According to Experian Automotive, outstanding auto loan balances in the United States soared to a record $987 billion in the fourth quarter of 2015, with average monthly payments rising to $493 from $482.
In addition, our reliance on financing is growing—nearly 90% for all new vehicles and more than 54% for used cars sold in the fourth quarter were financed.
Still, lenders are trying to extend their borrowing pool by attracting people with lower credit scores, rekindling not so distant memories of the easy lending standards that got borrowers into trouble during the housing crisis. Recent data from the Federal Reserve Bank of New York shows that auto loans to people with credit scores below 620 have increased more than 150% over the last six years.
The Experian research found that 20% of all auto loans went to borrowers with sub-prime and deep sub-prime credit scores.
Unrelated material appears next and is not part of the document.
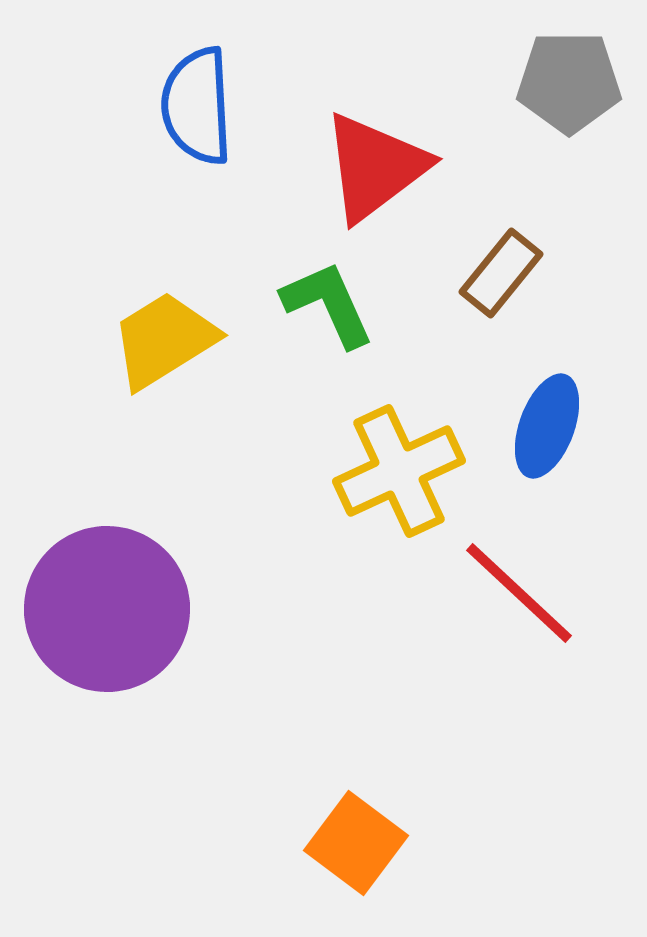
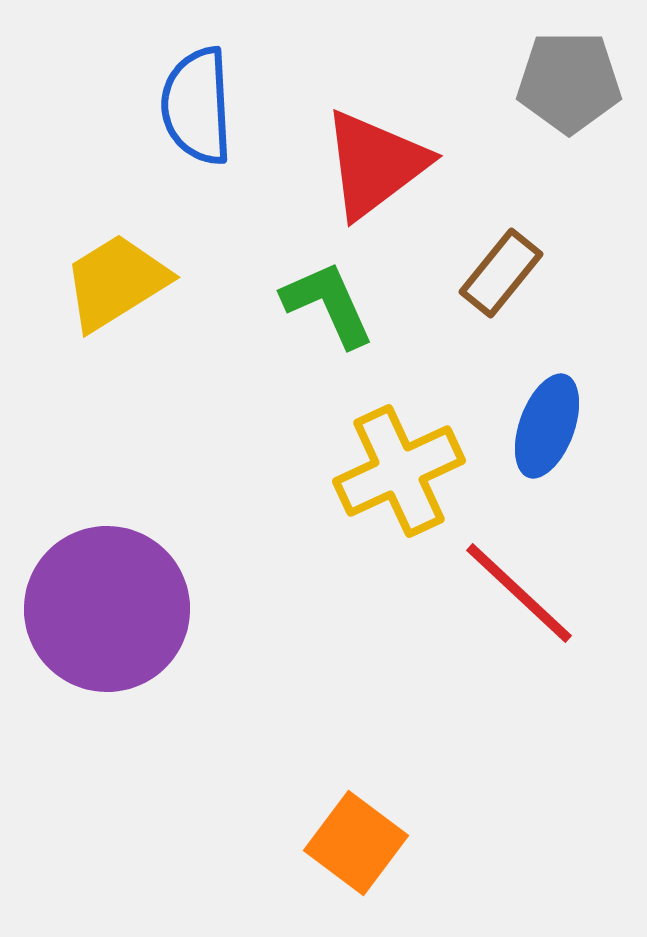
red triangle: moved 3 px up
yellow trapezoid: moved 48 px left, 58 px up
“While loan balances continue to rise and funding may be more easily attainable, it is critically important for consumers to stay on top of their monthly payments to keep the automotive market running on all cylinders,” she says.
Analysts at WalletHub.com recommend prospective car buyers get their free credit score and leverage a Car Payment Calculator to determine what they can afford and how long it would take to pay off their future auto loan.
As for whose doing the lending, Experian says balances at finance companies jumped 23% in the fourth quarter of 2016 from 2015, while lending by credit unions rose 16%. Banks, which still hold the largest share of auto loans saw balance growth of 7.6%.